Dataset entries:
━━━━━━━━━━━━━━━━
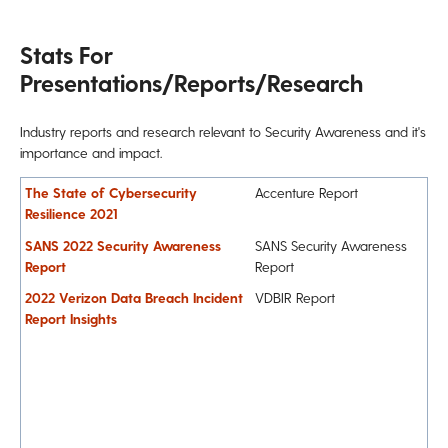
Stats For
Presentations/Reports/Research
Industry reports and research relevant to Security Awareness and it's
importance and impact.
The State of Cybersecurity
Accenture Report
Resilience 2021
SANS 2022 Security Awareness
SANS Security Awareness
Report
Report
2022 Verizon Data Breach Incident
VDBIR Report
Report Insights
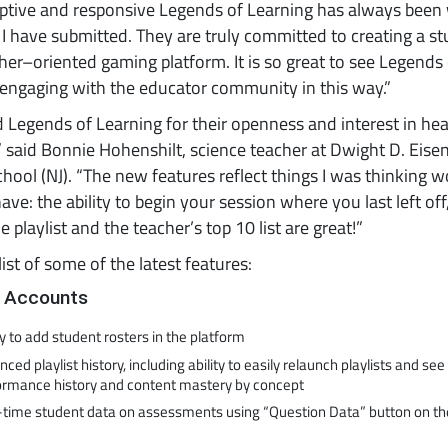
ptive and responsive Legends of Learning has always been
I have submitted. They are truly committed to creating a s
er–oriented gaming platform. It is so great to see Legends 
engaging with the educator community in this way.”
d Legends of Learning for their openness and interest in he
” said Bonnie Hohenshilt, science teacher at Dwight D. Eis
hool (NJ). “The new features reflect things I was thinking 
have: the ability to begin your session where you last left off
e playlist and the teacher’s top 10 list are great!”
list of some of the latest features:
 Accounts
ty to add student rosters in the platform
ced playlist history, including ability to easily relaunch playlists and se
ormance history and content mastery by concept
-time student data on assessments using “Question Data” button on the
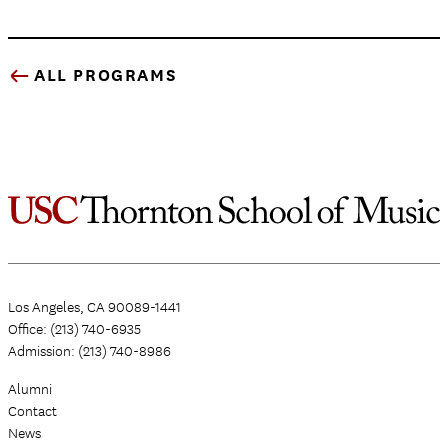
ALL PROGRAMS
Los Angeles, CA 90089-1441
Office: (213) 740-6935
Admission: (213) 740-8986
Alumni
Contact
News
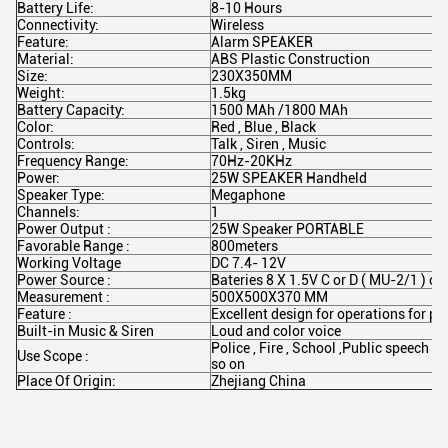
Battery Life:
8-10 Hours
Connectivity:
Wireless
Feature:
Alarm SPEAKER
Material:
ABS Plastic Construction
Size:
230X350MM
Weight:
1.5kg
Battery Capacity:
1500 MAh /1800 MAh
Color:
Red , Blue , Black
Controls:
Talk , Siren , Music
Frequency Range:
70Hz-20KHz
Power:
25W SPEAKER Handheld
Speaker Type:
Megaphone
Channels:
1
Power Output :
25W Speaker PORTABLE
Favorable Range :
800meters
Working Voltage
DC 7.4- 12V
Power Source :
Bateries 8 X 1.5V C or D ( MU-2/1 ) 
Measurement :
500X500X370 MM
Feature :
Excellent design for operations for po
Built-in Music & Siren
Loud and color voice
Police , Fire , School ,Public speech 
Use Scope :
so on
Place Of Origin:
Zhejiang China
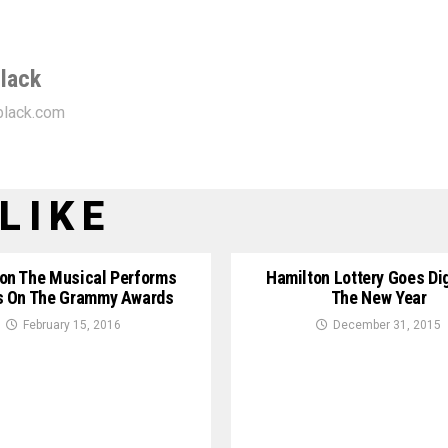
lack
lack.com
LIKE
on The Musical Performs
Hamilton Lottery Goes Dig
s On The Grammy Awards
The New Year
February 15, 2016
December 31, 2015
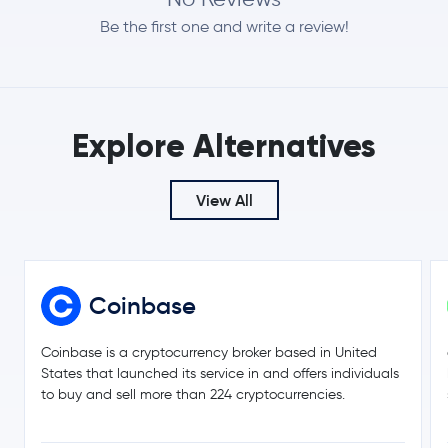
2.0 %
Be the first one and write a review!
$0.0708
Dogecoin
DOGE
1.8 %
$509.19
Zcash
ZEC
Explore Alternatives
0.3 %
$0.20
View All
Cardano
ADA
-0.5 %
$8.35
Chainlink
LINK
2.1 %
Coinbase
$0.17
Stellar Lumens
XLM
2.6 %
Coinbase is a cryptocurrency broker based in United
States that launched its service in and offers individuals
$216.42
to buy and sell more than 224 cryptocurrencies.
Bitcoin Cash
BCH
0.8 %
━━━━━━━━━━━━━━━━
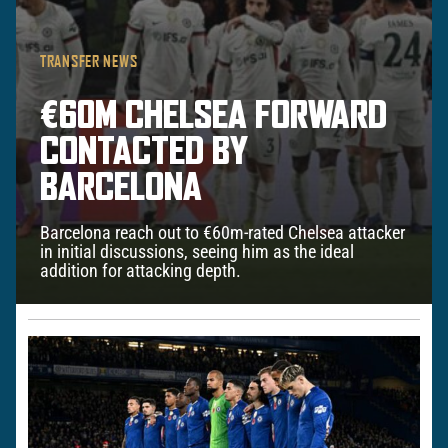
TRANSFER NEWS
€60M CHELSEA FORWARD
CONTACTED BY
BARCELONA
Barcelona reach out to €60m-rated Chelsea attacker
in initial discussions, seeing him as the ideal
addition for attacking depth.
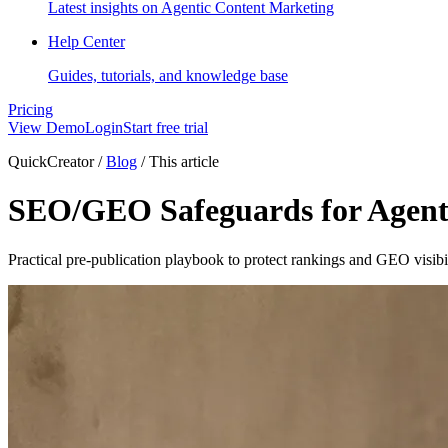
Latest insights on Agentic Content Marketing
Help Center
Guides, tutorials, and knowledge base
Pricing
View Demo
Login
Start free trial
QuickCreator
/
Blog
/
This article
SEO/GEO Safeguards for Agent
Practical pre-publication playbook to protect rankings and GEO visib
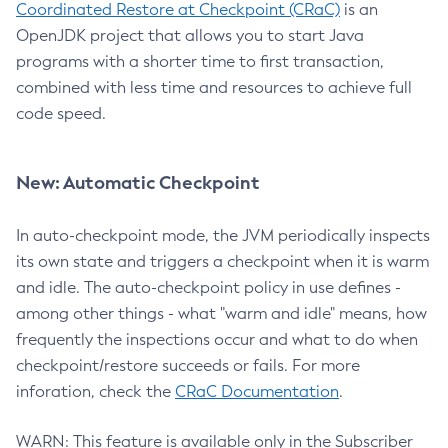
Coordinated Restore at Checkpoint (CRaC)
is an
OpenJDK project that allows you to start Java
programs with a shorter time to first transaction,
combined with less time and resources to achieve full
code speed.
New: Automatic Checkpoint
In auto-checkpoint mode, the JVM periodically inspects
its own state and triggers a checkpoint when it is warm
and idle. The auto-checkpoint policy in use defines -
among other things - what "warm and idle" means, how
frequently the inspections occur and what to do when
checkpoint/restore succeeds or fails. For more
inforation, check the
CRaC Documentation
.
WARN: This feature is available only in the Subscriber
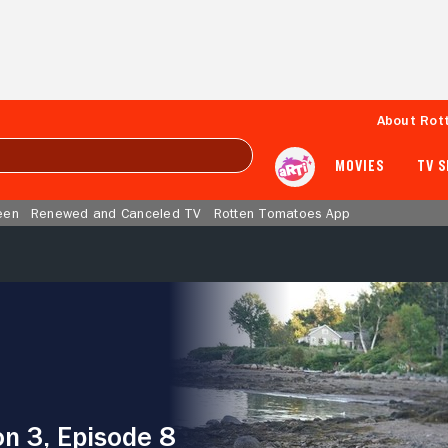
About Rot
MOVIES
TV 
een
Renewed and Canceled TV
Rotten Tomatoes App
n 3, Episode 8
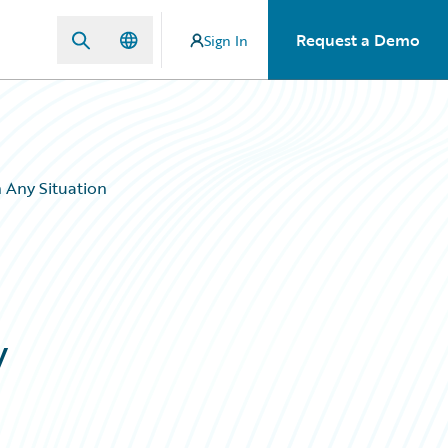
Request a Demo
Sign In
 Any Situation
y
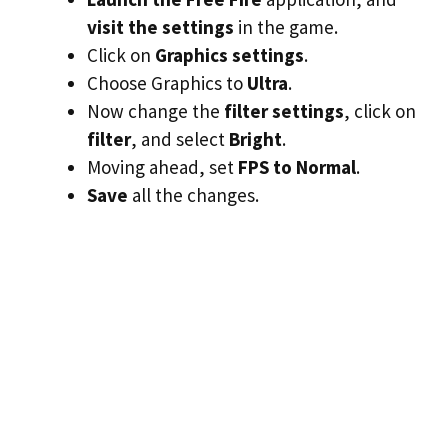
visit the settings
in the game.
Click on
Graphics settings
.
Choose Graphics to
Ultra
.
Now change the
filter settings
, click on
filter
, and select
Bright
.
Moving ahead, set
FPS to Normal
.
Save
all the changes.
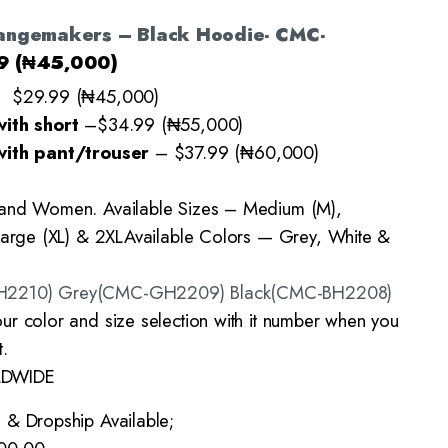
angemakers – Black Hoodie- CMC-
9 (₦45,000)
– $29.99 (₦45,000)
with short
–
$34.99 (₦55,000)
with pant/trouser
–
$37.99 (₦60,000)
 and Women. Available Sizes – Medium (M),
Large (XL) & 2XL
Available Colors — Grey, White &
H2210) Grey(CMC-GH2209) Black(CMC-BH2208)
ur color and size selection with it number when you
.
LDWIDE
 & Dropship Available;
━━━━━━━━━━━━━━━━
- Activity -
Look above for every line with the word "teacher" and copy it.

- The answer -
” said Bonnie Hohenshilt, science teacher at Dwight D. Eis
e playlist and the teacher’s top 10 list are great!”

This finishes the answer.